What's needed, then, is to figure out the correct series of operations that will yield the result you want, without looking at the contents of the system along the way. Once you've gotten the method down, by the end of the process your result should appear almost magically — like solving Rubik's Cube.
All this is of course a massive simplification. A real understanding of how quantum computers work would require a degree in particle physics. Though what's interesting to note, perhaps, is that an understanding is all anyone can get — because useful quantum computers don't yet exist.
IBM's five-bit demonstration is little more than a research tool, incapable of any meaningful problem solving. In effect, Lov Grover, Peter Shor and the other scientists who are busy designing algorithms for quantum computers are writing the solution book for a Rubik's Cube that hasn't been built.

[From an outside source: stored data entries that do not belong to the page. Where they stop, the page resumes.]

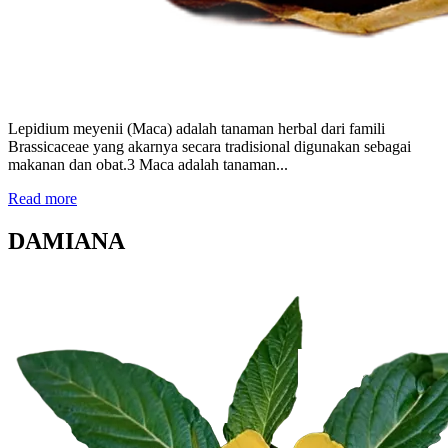
Lepidium meyenii (Maca) adalah tanaman herbal dari famili
Brassicaceae yang akarnya secara tradisional digunakan sebagai
makanan dan obat.3 Maca adalah tanaman...
Read more
DAMIANA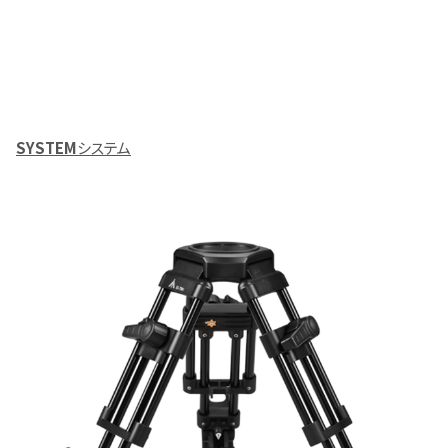
SYSTEM
システム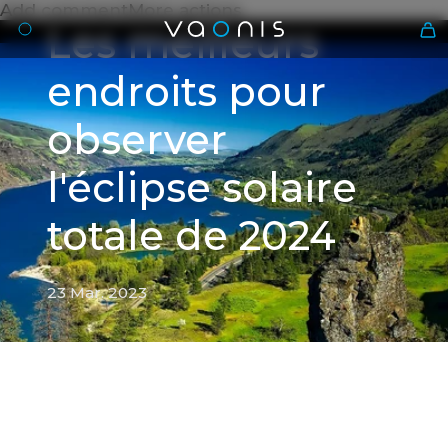
Add commentMore actions
Les meilleurs
endroits pour
observer
l'éclipse solaire
totale de 2024
Fr
23 Mar. 2023
23 Mar. 2023
Les meilleurs endroits pour
observer l'éclipse solaire
totale de 2024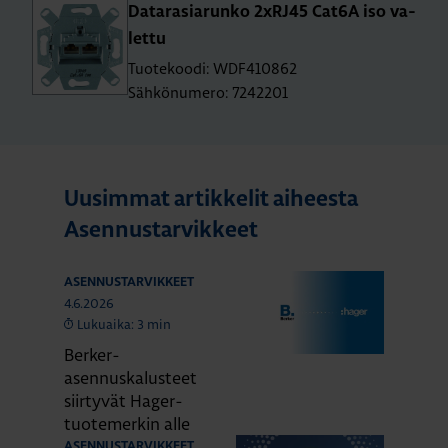
Da­ta­ra­sia­run­ko 2xRJ45 Cat6A iso va­
let­tu
Tuotekoodi: WDF410862
Sähkönumero: 7242201
Uusimmat artikkelit aiheesta
Asennustarvikkeet
ASENNUSTARVIKKEET
4.6.2026
Lukuaika: 3 min
Berker-
asennuskalusteet
siirtyvät Hager-
tuotemerkin alle
ASENNUSTARVIKKEET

Don't bet you won't see real quantum computers in your lifetime, however. 2020 is fast approaching. And besides, the applications for massive simultaneous calculations are too enticing — ranging from cracking encryption to modeling global weather patterns.
Still, most scientists agree a useful model is likely many decades away. As physicist and quantum computer engineer Raymond LaFlamme puts it: "On my pessimistic days, I think quantum computing is crazy."